-- SUPPLIED MATERIAL follows --

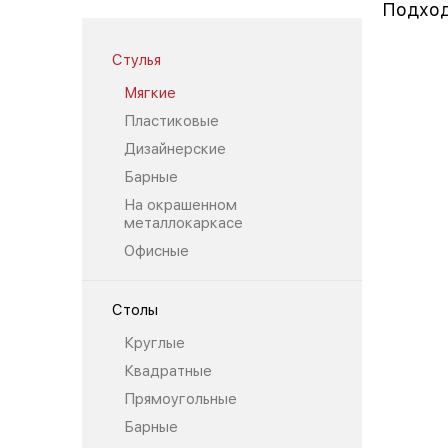
Подход
Стулья
Мягкие
Пластиковые
Дизайнерские
Барные
На окрашенном
металлокаркасе
Офисные
Столы
Круглые
Квадратные
Прямоугольные
Барные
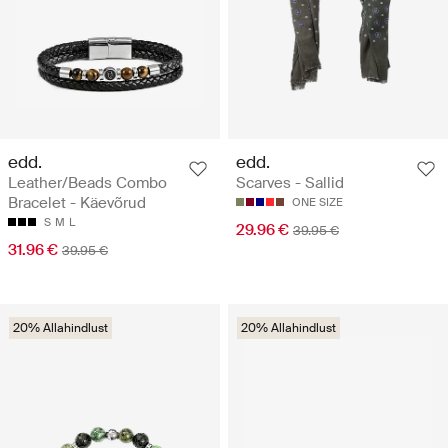
edd.
edd.
Leather/Beads Combo
Scarves - Sallid
Bracelet - Käevõrud
ONE SIZE
S
M
L
29.96 €
39.95 €
31.96 €
39.95 €
20% Allahindlust
20% Allahindlust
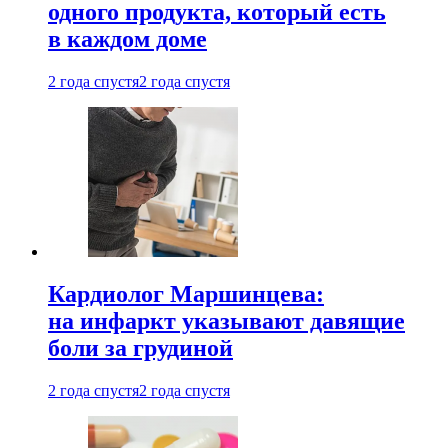
одного продукта, который есть
в каждом доме
2 года спустя
2 года спустя
Кардиолог Маршинцева:
на инфаркт указывают давящие
боли за грудиной
2 года спустя
2 года спустя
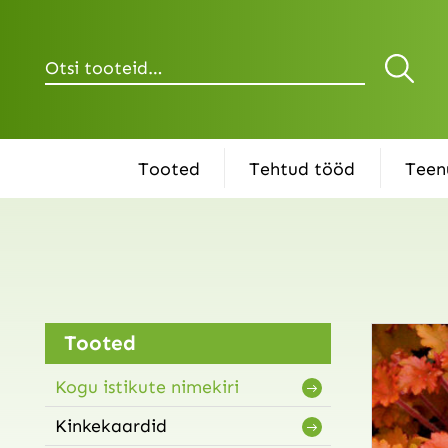
Otsi
Tooted
Tehtud tööd
Teen
Tooted
Kogu istikute nimekiri
Kinkekaardid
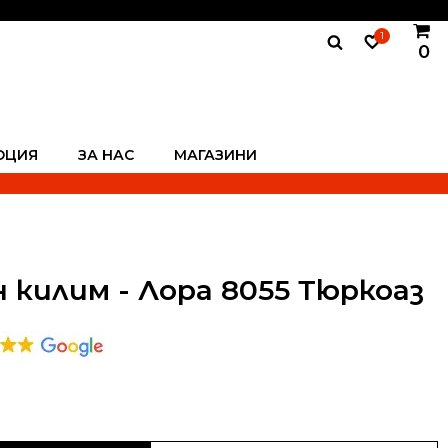
1
0
ОЦИЯ
ЗА НАС
МАГАЗИНИ
 килим - Лора 8055 Тюркоаз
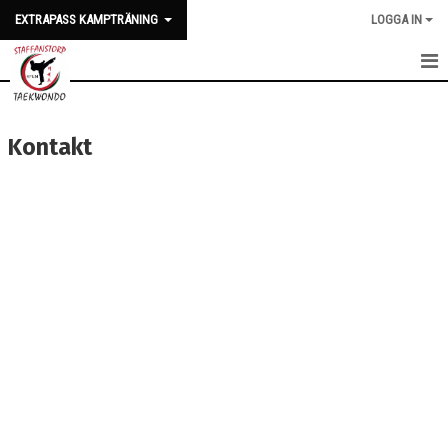
EXTRAPASS KAMPTRÄNING
LOGGA IN
HEM
Kontakt
NYHETER
KALENDER
TRUPPEN
BILDGALLERI
DOKUMENT
KONTAKT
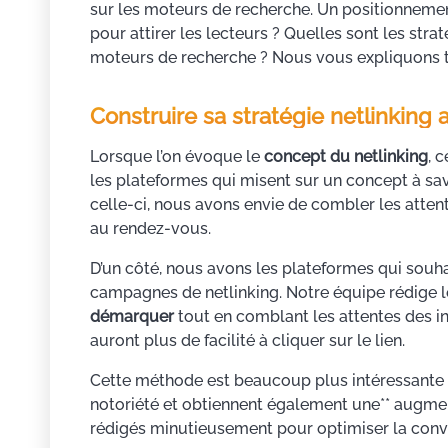
sur les moteurs de recherche. Un positionnemen
pour attirer les lecteurs ? Quelles sont les strat
moteurs de recherche ? Nous vous expliquons to
Construire sa stratégie netlinking
Lorsque l’on évoque le
concept du netlinking
, 
les plateformes qui misent sur un concept à savo
celle-ci, nous avons envie de combler les atte
au rendez-vous.
D’un côté, nous avons les plateformes qui souha
campagnes de netlinking. Notre équipe rédige 
démarquer
tout en comblant les attentes des int
auront plus de facilité à cliquer sur le lien.
Cette méthode est beaucoup plus intéressante p
notoriété et obtiennent également une** augmen
rédigés minutieusement pour optimiser la conv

-- SUPPLIED MATERIAL concluded --

Write out exactly the final stretch of the records: the line containing "Lorsque l’on évoque le" and every line after it, through the last, and nothing else.

Lorsque l’on évoque le
concept du netlinking
, 
les plateformes qui misent sur un concept à savo
celle-ci, nous avons envie de combler les atte
au rendez-vous.
D’un côté, nous avons les plateformes qui souha
campagnes de netlinking. Notre équipe rédige 
démarquer
tout en comblant les attentes des int
auront plus de facilité à cliquer sur le lien.
Cette méthode est beaucoup plus intéressante p
notoriété et obtiennent également une** augmen
rédigés minutieusement pour optimiser la conv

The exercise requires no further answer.